__Records from a data source__.
--

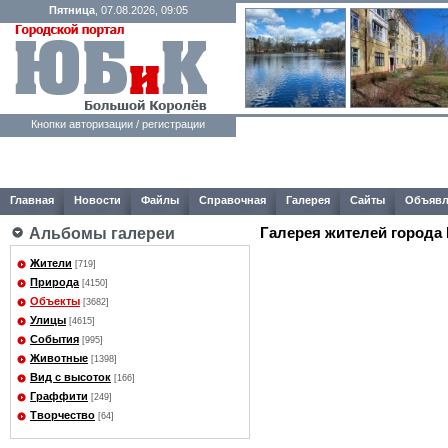
Пятница
, 07.08.2026, 09:05
Кнопки авторизации / регистрации
Главная
Новости
Файлы
Справочная
Галерея
Сайты
Объявл
Галерея жителей города
Альбомы галереи
Жители
[719]
Природа
[4150]
Объекты
[3682]
Улицы
[4615]
События
[995]
Животные
[1398]
Вид с высоток
[166]
Граффити
[249]
Творчество
[64]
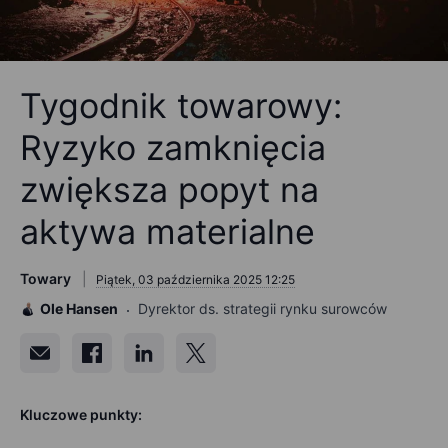
Tygodnik towarowy:
Ryzyko zamknięcia
zwiększa popyt na
aktywa materialne
Towary
Piątek, 03 października 2025 12:25
Ole Hansen
Dyrektor ds. strategii rynku surowców
Kluczowe punkty:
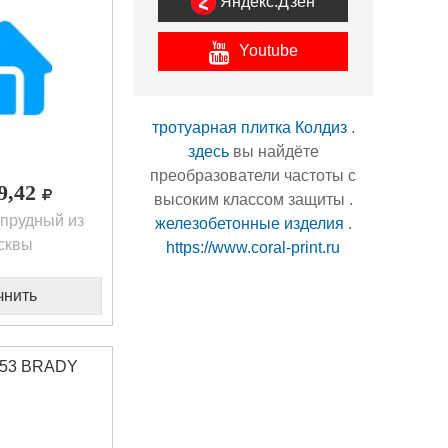
Яндекс.Дзен
Youtube
тротуарная плитка Колдиз
.
здесь
вы найдёте
преобразователи частоты с
19,42
высоким классом защиты .
прудный из
железобетонные изделия
.
сквы
https://www.coral-print.ru
чнить
53 BRADY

--

__Exercise aim__.
Retype every entry exactly as written. Leave the pictures out.

__Task output__.
Пятница
, 07.08.2026, 09:05
Кнопки авторизации / регистрации
Главная
Новости
Файлы
Справочная
Галерея
Сайты
Объявл
Галерея жителей города
Альбомы галереи
Жители
[719]
Природа
[4150]
Объекты
[3682]
Улицы
[4615]
События
[995]
Животные
[1398]
Вид с высоток
[166]
Граффити
[249]
Творчество
[64]
Tygodnik towarowy:
Ryzyko zamknięcia
zwiększa popyt na
aktywa materialne
Towary
Piątek, 03 października 2025 12:25
Ole Hansen
Dyrektor ds. strategii rynku surowców
Kluczowe punkty:
Яндекс.Дзен
Youtube
тротуарная плитка Колдиз
.
здесь
вы найдёте
преобразователи частоты с
19,42
высоким классом защиты .
прудный из
железобетонные изделия
.
сквы
https://www.coral-print.ru
чнить
53 BRADY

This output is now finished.